Copy out the full data exactly as given; pictures should not be included.

-*-*-

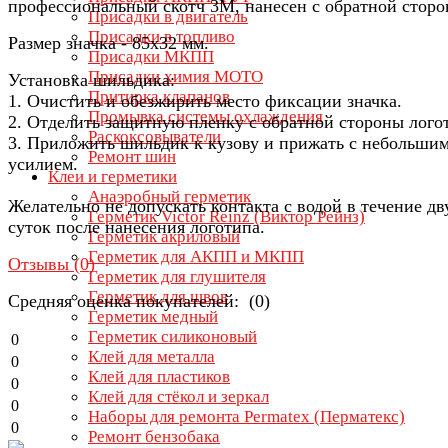
профессиональный скотч 3М, нанесен с обратной сторо
Присадки в двигатель
Присадки в топливо
Размер значка - 85х32 мм.
Присадки МКПП
Присадки химия МОТО
Установка шильдика:
Притирка клапанов
1. Очистить и обезжирить место фиксации значка.
Промывка системы охлаждения
2. Отделить защитную пленку с обратной стороны лого
Раскоксовыватели
3. Приложить шильдик к кузову и прижать с небольши
Ремонт шин
усилием.
Клеи и герметики
Анаэробный герметик
Желательно не допускать контакта с водой в течение дв
Герметик Victor Reinz (Виктор Рейнз)
суток после нанесения логотипа.
Герметик акриловый
Герметик для АКПП и МКПП
Отзывы (
0
)
Герметик для глушителя
Герметик для швов
Средняя оценка покупателей: (0)
Герметик медный
Герметик силиконовый
0
Клей для металла
0
Клей для пластиков
0
Клей для стёкол и зеркал
0
Наборы для ремонта Permatex (Перматекс)
0
Ремонт бензобака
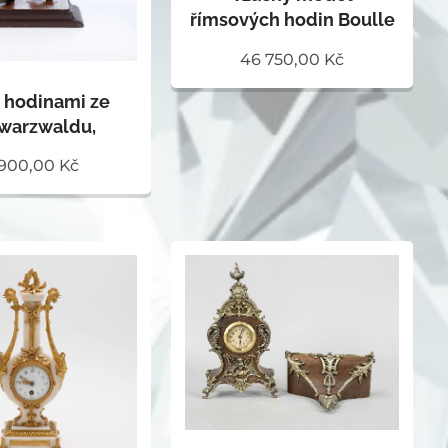
římsových hodin Boulle
46 750,00
Kč
 hodinami ze
warzwaldu,
 900,00
Kč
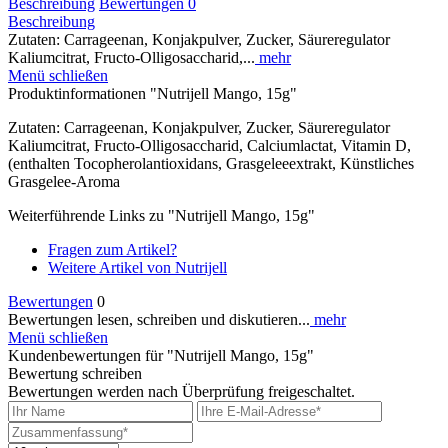
Beschreibung
Bewertungen
0
Beschreibung
Zutaten: Carrageenan, Konjakpulver, Zucker, Säureregulator
Kaliumcitrat, Fructo-Olligosaccharid,...
mehr
Menü schließen
Produktinformationen "Nutrijell Mango, 15g"
Zutaten: Carrageenan, Konjakpulver, Zucker, Säureregulator
Kaliumcitrat, Fructo-Olligosaccharid, Calciumlactat, Vitamin D,
(enthalten Tocopherolantioxidans, Grasgeleeextrakt, Künstliches
Grasgelee-Aroma
Weiterführende Links zu "Nutrijell Mango, 15g"
Fragen zum Artikel?
Weitere Artikel von Nutrijell
Bewertungen
0
Bewertungen lesen, schreiben und diskutieren...
mehr
Menü schließen
Kundenbewertungen für "Nutrijell Mango, 15g"
Bewertung schreiben
Bewertungen werden nach Überprüfung freigeschaltet.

-*-*-

== TASK RESPONSE ==
профессиональный скотч 3М, нанесен с обратной сторо
Присадки в двигатель
Присадки в топливо
Размер значка - 85х32 мм.
Присадки МКПП
Присадки химия МОТО
Установка шильдика:
Притирка клапанов
1. Очистить и обезжирить место фиксации значка.
Промывка системы охлаждения
2. Отделить защитную пленку с обратной стороны лого
Раскоксовыватели
3. Приложить шильдик к кузову и прижать с небольши
Ремонт шин
усилием.
Клеи и герметики
Анаэробный герметик
Желательно не допускать контакта с водой в течение дв
Герметик Victor Reinz (Виктор Рейнз)
суток после нанесения логотипа.
Герметик акриловый
Герметик для АКПП и МКПП
Отзывы (
0
)
Герметик для глушителя
Герметик для швов
Средняя оценка покупателей: (0)
Герметик медный
Герметик силиконовый
0
Клей для металла
0
Клей для пластиков
0
Клей для стёкол и зеркал
0
Наборы для ремонта Permatex (Перматекс)
0
Ремонт бензобака
římsových hodin Boulle
46 750,00
Kč
 hodinami ze
warzwaldu,
 900,00
Kč
Beschreibung
Bewertungen
0
Beschreibung
Zutaten: Carrageenan, Konjakpulver, Zucker, Säureregulator
Kaliumcitrat, Fructo-Olligosaccharid,...
mehr
Menü schließen
Produktinformationen "Nutrijell Mango, 15g"
Zutaten: Carrageenan, Konjakpulver, Zucker, Säureregulator
Kaliumcitrat, Fructo-Olligosaccharid, Calciumlactat, Vitamin D,
(enthalten Tocopherolantioxidans, Grasgeleeextrakt, Künstliches
Grasgelee-Aroma
Weiterführende Links zu "Nutrijell Mango, 15g"
Fragen zum Artikel?
Weitere Artikel von Nutrijell
Bewertungen
0
Bewertungen lesen, schreiben und diskutieren...
mehr
Menü schließen
Kundenbewertungen für "Nutrijell Mango, 15g"
Bewertung schreiben
Bewertungen werden nach Überprüfung freigeschaltet.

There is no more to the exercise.